Exercise aim
Read the records beneath this task and copy every line that contains the string "samochodu".

Data for this exercise
========
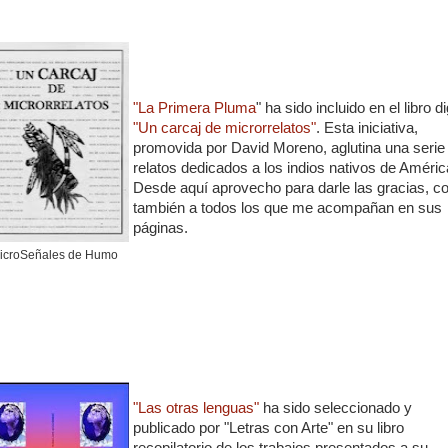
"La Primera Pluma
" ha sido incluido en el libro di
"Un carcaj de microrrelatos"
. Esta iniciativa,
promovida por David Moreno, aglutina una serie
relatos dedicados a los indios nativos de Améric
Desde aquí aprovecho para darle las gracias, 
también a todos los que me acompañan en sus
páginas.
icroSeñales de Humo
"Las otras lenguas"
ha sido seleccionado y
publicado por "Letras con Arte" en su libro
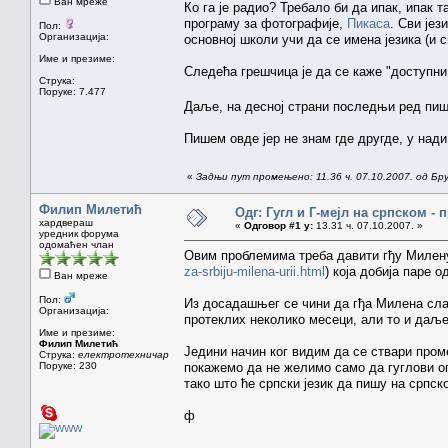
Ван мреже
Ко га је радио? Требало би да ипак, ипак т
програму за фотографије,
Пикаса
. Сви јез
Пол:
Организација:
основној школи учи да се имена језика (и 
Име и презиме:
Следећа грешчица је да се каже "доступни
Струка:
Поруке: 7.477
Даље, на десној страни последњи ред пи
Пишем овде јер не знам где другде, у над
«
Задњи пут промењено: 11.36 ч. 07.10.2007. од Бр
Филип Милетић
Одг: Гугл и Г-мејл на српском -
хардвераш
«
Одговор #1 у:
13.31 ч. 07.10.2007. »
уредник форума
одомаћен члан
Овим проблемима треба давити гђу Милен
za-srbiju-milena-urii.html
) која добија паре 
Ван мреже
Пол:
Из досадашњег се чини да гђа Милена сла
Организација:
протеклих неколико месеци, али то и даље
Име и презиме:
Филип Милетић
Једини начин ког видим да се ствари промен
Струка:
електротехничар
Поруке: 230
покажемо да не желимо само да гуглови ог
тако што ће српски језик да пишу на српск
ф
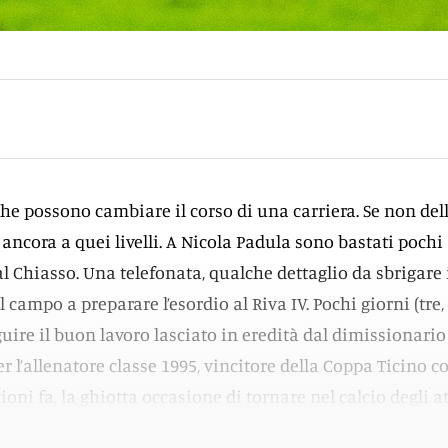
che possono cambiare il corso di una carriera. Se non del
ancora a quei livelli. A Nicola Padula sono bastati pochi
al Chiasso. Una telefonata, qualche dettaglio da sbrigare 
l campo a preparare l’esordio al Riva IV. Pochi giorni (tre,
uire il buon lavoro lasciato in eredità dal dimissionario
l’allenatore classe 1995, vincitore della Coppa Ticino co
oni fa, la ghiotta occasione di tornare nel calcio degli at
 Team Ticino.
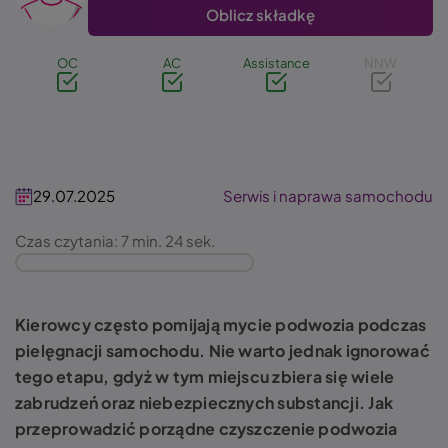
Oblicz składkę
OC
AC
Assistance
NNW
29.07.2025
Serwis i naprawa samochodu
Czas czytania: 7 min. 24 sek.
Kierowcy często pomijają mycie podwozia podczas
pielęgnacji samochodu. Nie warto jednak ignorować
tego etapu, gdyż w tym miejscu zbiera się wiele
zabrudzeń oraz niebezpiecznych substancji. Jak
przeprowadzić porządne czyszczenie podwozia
========
Written response
Serwis i naprawa samochodu
pielęgnacji samochodu. Nie warto jednak ignorować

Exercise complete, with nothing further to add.